The armistice of November 1918 did not produce a lasting peace. Mussolini, proclaiming a revolutionary nationalism, led his paramilitary troops into Rome in 1922 and assumed unchecked power. The Bolsheviks consolidated their grip on Russia and purged their adversaries. The Weimar Republic, established in Germany after World War I, became a byword for decadence and ineffectual governance. Spain exploded in a civil war that foreshadowed what many feared was the inevitable conflict between two forms of revolutionary modernism, one ordered to a communist utopia and the other promising to renew society through racial purity and national power. The streets rang with declarations: the Dictatorship of the Proletariat, the Triumph of the Will, Blood and Soil. In those years, fierce gods trampled the benign managerial habits of commerce and the liberal norms of free consent and democratic deliberation.
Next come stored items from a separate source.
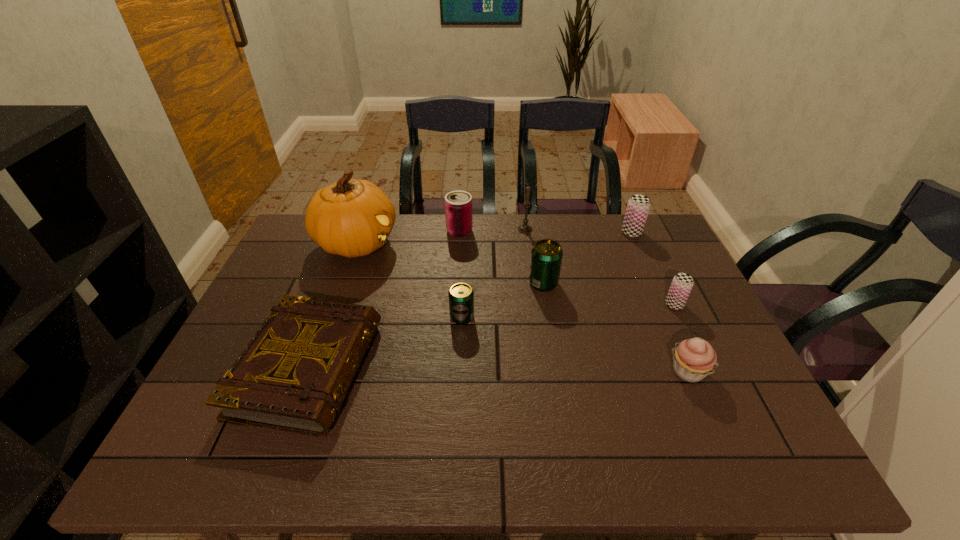 The width and height of the screenshot is (960, 540). Find the location of `vacant space that satisfies the following two spatial constraints: 1. on the back side of the bigger purple beer can; 2. on the left side of the cupcake`. vacant space that satisfies the following two spatial constraints: 1. on the back side of the bigger purple beer can; 2. on the left side of the cupcake is located at coordinates 628,233.

Identify the location of free spot that satisfies the following two spatial constraints: 1. on the back side of the farther green beer can; 2. on the left side of the smaller green beer can. (464, 283). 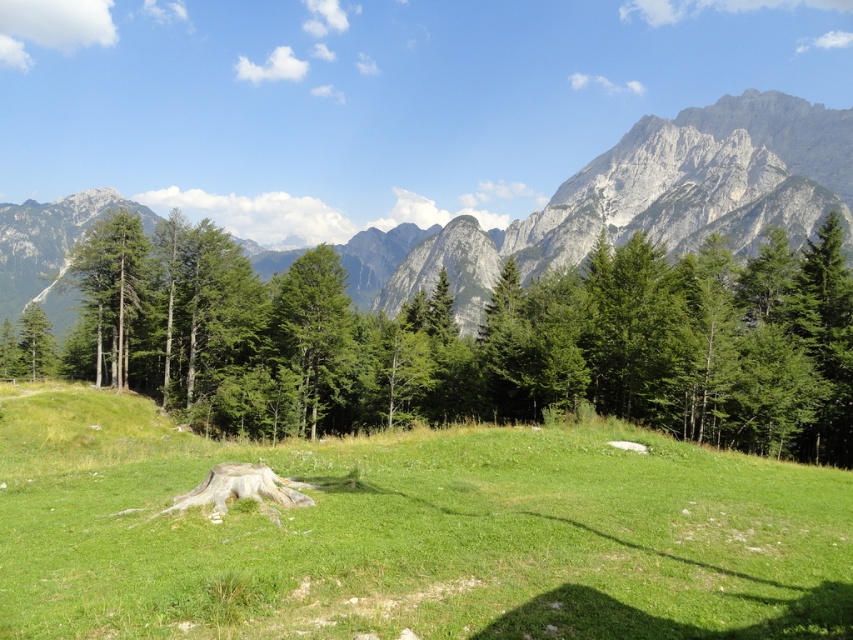 Question: Estimate the real-world distances between objects in this image. Which object is closer to the green grassy field at center?

Choices:
 (A) green leafy tree at center
 (B) green matte tree at left
 (C) rugged granite mountain at center

Answer: (A)

Question: Where is green grassy field at center located in relation to green leafy tree at center in the image?

Choices:
 (A) below
 (B) above

Answer: (A)

Question: Can you confirm if rugged granite mountain at center is positioned to the left of green matte tree at left?

Choices:
 (A) no
 (B) yes

Answer: (B)

Question: Which of the following is the farthest from the observer?

Choices:
 (A) (112, 289)
 (B) (283, 394)
 (C) (468, 228)
 (D) (335, 630)

Answer: (C)

Question: Among these objects, which one is farthest from the camera?

Choices:
 (A) green grassy field at center
 (B) rugged granite mountain at center
 (C) green matte tree at left

Answer: (C)

Question: Can you confirm if green leafy tree at center is bigger than rugged granite mountain at center?

Choices:
 (A) no
 (B) yes

Answer: (A) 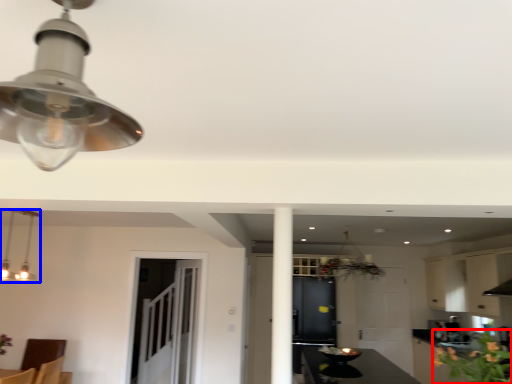 Question: Which object appears closest to the camera in this image, flower (highlighted by a red box) or lamp (highlighted by a blue box)?

Choices:
 (A) flower
 (B) lamp

Answer: (A) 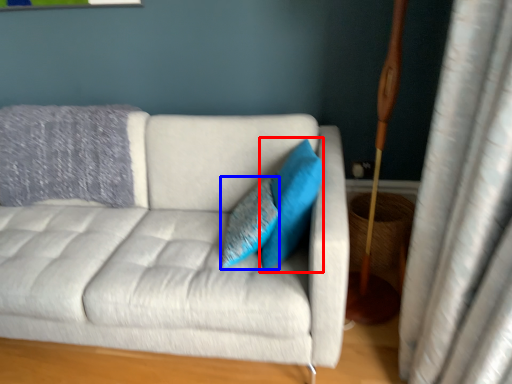 Question: Which object appears closest to the camera in this image, pillow (highlighted by a red box) or pillow (highlighted by a blue box)?

Choices:
 (A) pillow
 (B) pillow

Answer: (A) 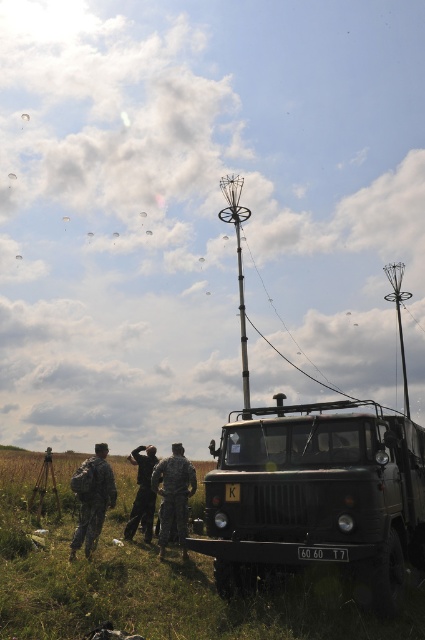 You are a photographer trying to capture a wide shot of the camouflage painted truck at center and the camouflage fabric uniform at center for a military magazine. Based on their sizes, which object would require more space in the frame to be fully visible?

The camouflage painted truck at center might be wider than camouflage fabric uniform at center, so it would require more space in the frame to be fully visible.

You are a photographer positioned at the scene. You want to take a photo that includes both the camouflage painted truck at center and the camouflage fabric uniform at lower left. Which object should you focus on first to ensure both are in sharp focus?

The camouflage painted truck at center is closer to the viewer than the camouflage fabric uniform at lower left. To ensure both are in sharp focus, focus on the camouflage painted truck at center first, as it is closer, and the uniform will be within the depth of field. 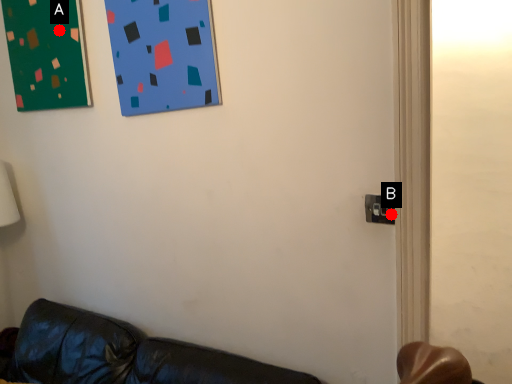 Question: Two points are circled on the image, labeled by A and B beside each circle. Among these points, which one is farthest from the camera?

Choices:
 (A) A is further
 (B) B is further

Answer: (A) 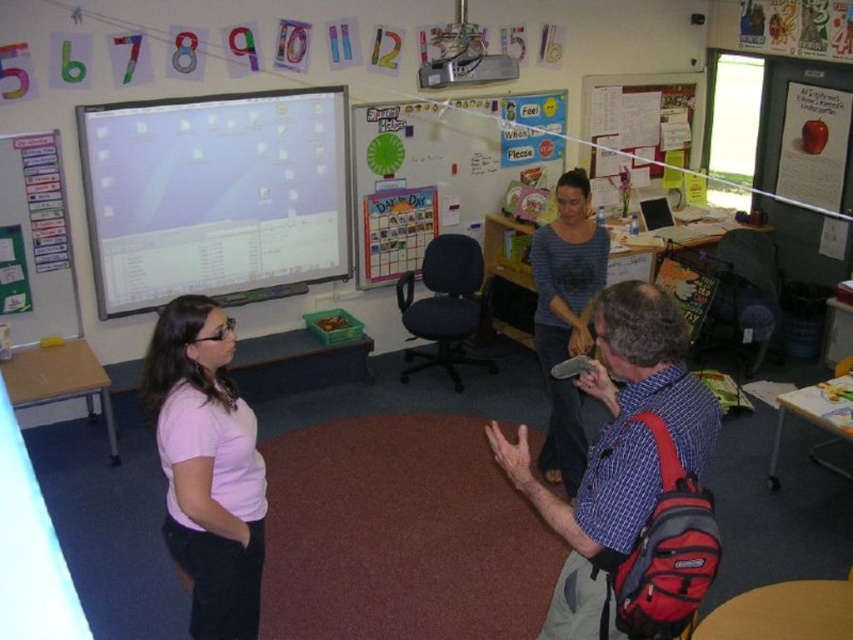 You are standing in the classroom and want to move from one point to another. If you start at point (670,422) and walk towards point (566,461), will you be moving closer to or farther from the window on the right side of the room?

Since point (670,422) is closer to the viewer than point (566,461), moving from the first point to the second would mean you are moving farther away from the window on the right side of the room. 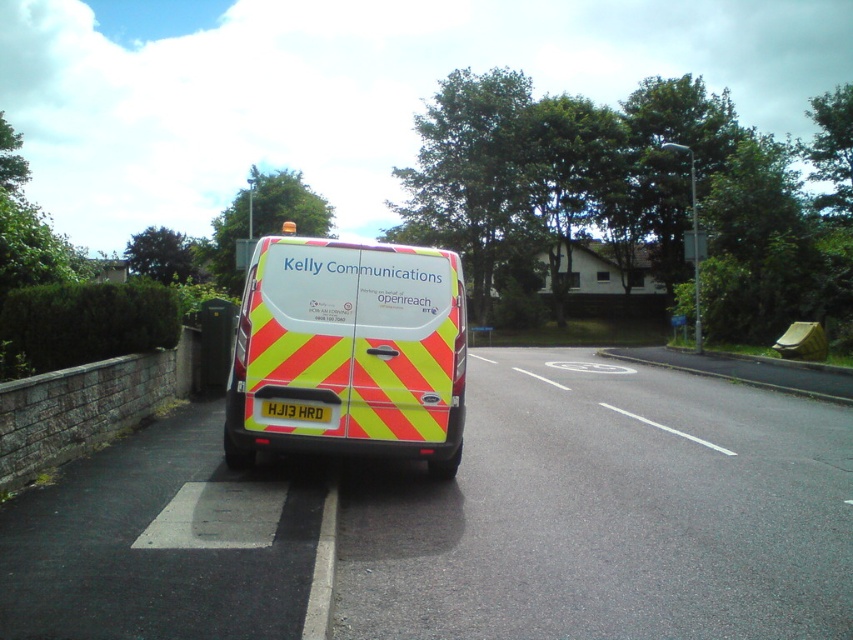 You are a delivery person trying to park your van next to the reflective yellow and red van at center. The parking space is narrow. Can you safely park your van without hitting the white plastic license plate at rear?

The reflective yellow and red van at center is larger than the white plastic license plate at rear, so there should be enough space to park safely without hitting the white plastic license plate at rear.

In the scene shown: You are a delivery person trying to park your car in a spot that can only accommodate vehicles narrower than the white plastic license plate at rear. Can the reflective yellow and red van at center fit into this parking spot?

The reflective yellow and red van at center is wider than the white plastic license plate at rear, so it cannot fit into a parking spot that only accommodates vehicles narrower than the license plate. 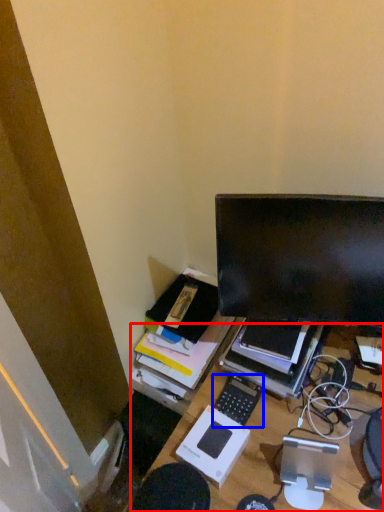 Question: Which object appears farthest to the camera in this image, desk (highlighted by a red box) or computer keyboard (highlighted by a blue box)?

Choices:
 (A) desk
 (B) computer keyboard

Answer: (B) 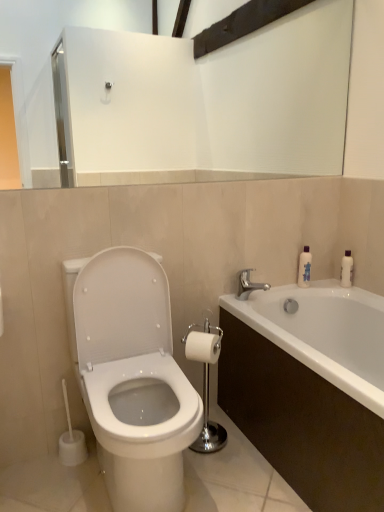 Question: Relative to translucent plastic bottle at upper right, is silver metallic faucet at upper right in front or behind?

Choices:
 (A) front
 (B) behind

Answer: (A)

Question: From the image's perspective, relative to translucent plastic bottle at upper right, is silver metallic faucet at upper right above or below?

Choices:
 (A) below
 (B) above

Answer: (A)

Question: Based on their relative distances, which object is farther from the white matte toilet paper at center?

Choices:
 (A) polished chrome toilet paper holder at center
 (B) white glossy toilet at left
 (C) translucent plastic bottle at upper right
 (D) silver metallic faucet at upper right
 (E) white glossy bathtub at lower right

Answer: (C)

Question: Estimate the real-world distances between objects in this image. Which object is closer to the white glossy toilet at left?

Choices:
 (A) silver metallic faucet at upper right
 (B) polished chrome toilet paper holder at center
 (C) white glossy bathtub at lower right
 (D) white matte toilet paper at center
 (E) translucent plastic bottle at upper right

Answer: (D) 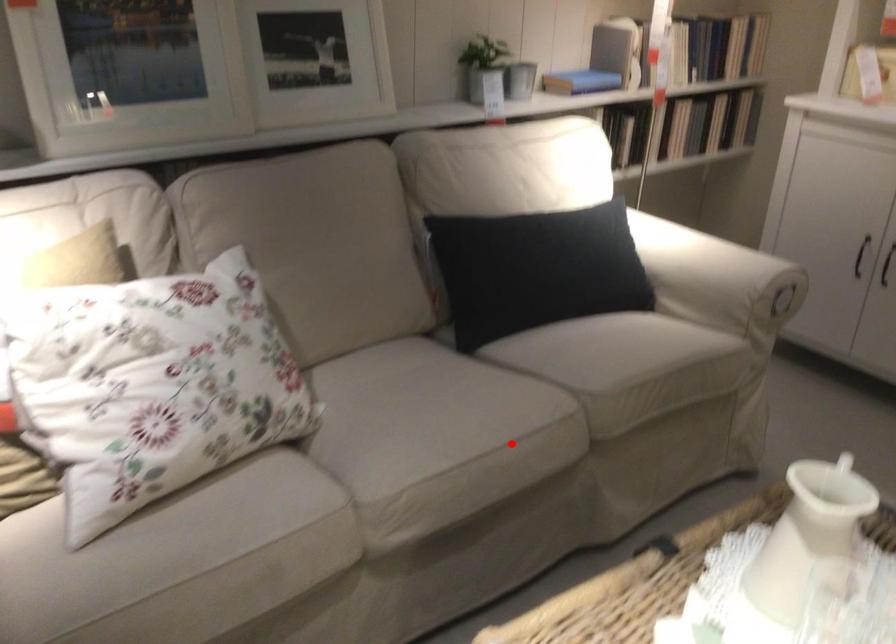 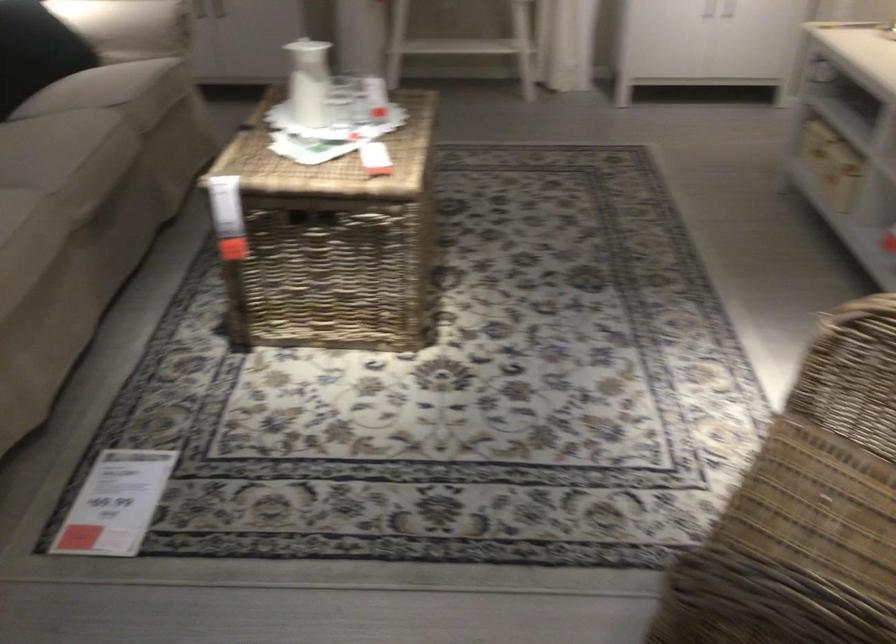 The point at the highlighted location is marked in the first image. Where is the corresponding point in the second image?

(109, 140) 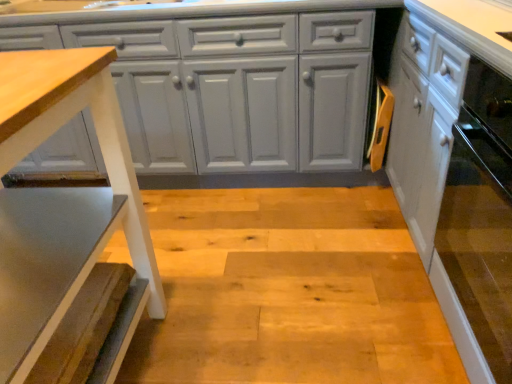 Question: Is white glossy cabinet at right, the first cabinetry viewed from the right, shorter than wooden textured step stool at left?

Choices:
 (A) yes
 (B) no

Answer: (B)

Question: Does white glossy cabinet at right, the first cabinetry viewed from the right, appear on the left side of wooden textured step stool at left?

Choices:
 (A) yes
 (B) no

Answer: (B)

Question: Considering the relative positions of white glossy cabinet at right, the first cabinetry viewed from the right, and wooden textured step stool at left in the image provided, is white glossy cabinet at right, the first cabinetry viewed from the right, to the right of wooden textured step stool at left from the viewer's perspective?

Choices:
 (A) yes
 (B) no

Answer: (A)

Question: Is white glossy cabinet at right, the first cabinetry viewed from the right, not inside wooden textured step stool at left?

Choices:
 (A) no
 (B) yes

Answer: (B)

Question: Could you tell me if white glossy cabinet at right, the first cabinetry viewed from the right, is turned towards wooden textured step stool at left?

Choices:
 (A) yes
 (B) no

Answer: (A)

Question: From the image's perspective, would you say white glossy cabinet at right, placed as the 2th cabinetry when sorted from left to right, is positioned over wooden textured step stool at left?

Choices:
 (A) no
 (B) yes

Answer: (B)

Question: Can you confirm if wooden textured step stool at left is positioned to the right of matte gray cabinet at center, which appears as the 1th cabinetry when viewed from the left?

Choices:
 (A) yes
 (B) no

Answer: (B)

Question: Is wooden textured step stool at left oriented towards matte gray cabinet at center, which ranks as the 2th cabinetry in right-to-left order?

Choices:
 (A) no
 (B) yes

Answer: (A)

Question: From the image's perspective, is wooden textured step stool at left located beneath matte gray cabinet at center, which appears as the 1th cabinetry when viewed from the left?

Choices:
 (A) no
 (B) yes

Answer: (B)

Question: Can matte gray cabinet at center, which appears as the 1th cabinetry when viewed from the left, be found inside wooden textured step stool at left?

Choices:
 (A) yes
 (B) no

Answer: (B)

Question: Is wooden textured step stool at left far from matte gray cabinet at center, which appears as the 1th cabinetry when viewed from the left?

Choices:
 (A) yes
 (B) no

Answer: (B)

Question: Is wooden textured step stool at left smaller than matte gray cabinet at center, which appears as the 1th cabinetry when viewed from the left?

Choices:
 (A) yes
 (B) no

Answer: (A)

Question: Is wooden textured step stool at left directly adjacent to white glossy cabinet at right, placed as the 2th cabinetry when sorted from left to right?

Choices:
 (A) yes
 (B) no

Answer: (B) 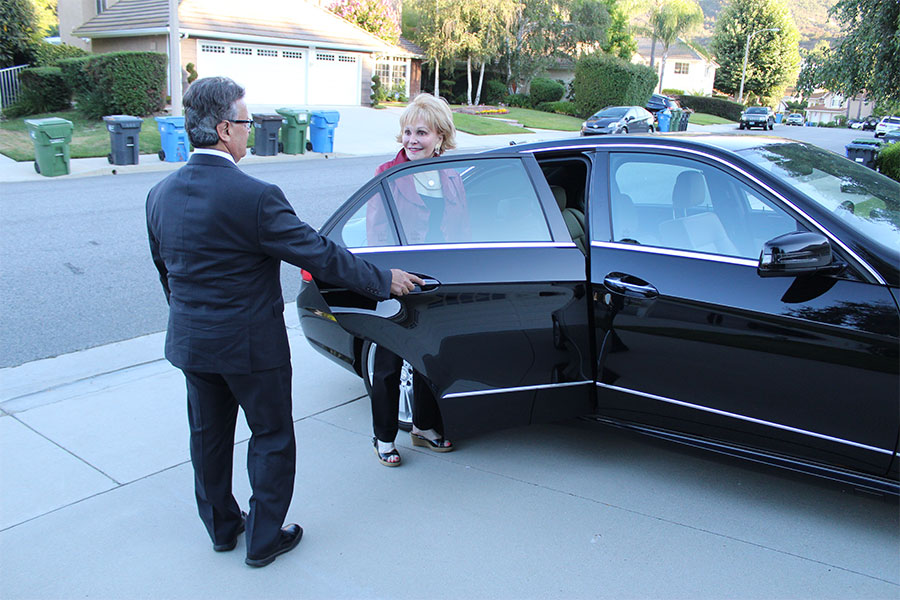 This screenshot has height=600, width=900. Find the location of `garbage bins`. garbage bins is located at coordinates point(48,144), point(118,136), point(178,134), point(271,131), point(295,126), point(326,124), point(666,119), point(677,119), point(681,119), point(861,149). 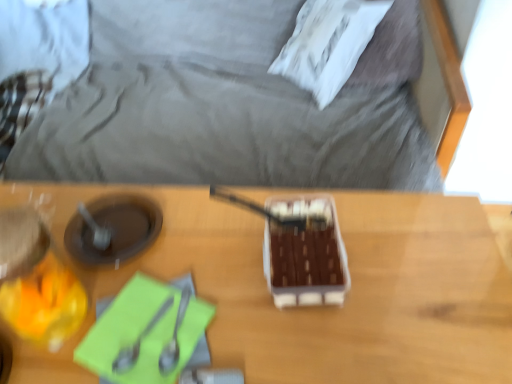 Locate an element on the screen. Image resolution: width=512 pixels, height=384 pixels. free space above green matte notepad at lower left (from a real-world perspective) is located at coordinates (146, 324). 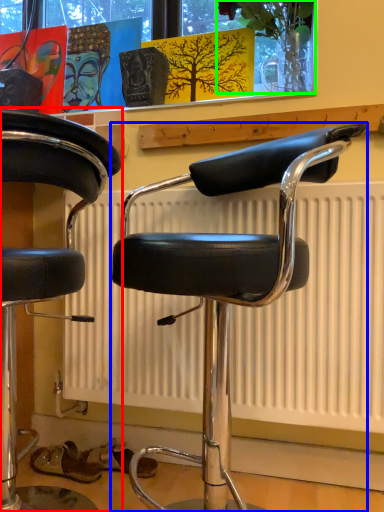 Question: Which object is positioned farthest from chair (highlighted by a red box)? Select from chair (highlighted by a blue box) and plant (highlighted by a green box).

Strong and dark gods stormed through Europe, eventually setting aflame most of the world and bringing death to millions.

It is difficult to grasp the ruin facing the West after World War II. My grandfather was a field artillery officer, a member of the Army Reserve activated after Pearl Harbor. Sent to Europe after the invasion of Normandy, he crossed the Rhine with the Third Army in late March 1945. For the next forty days they raced across southern Germany, his unit towing eight-inch howitzers day and night, unlimbering their guns for only an hour here or there to destroy what remained of the German armies. In his wartime photograph album is a picture of the cathedral in Munich, strangely preserved amidst a scene of extensive destruction. Not a soul was to be seen in the empty, devastated streets.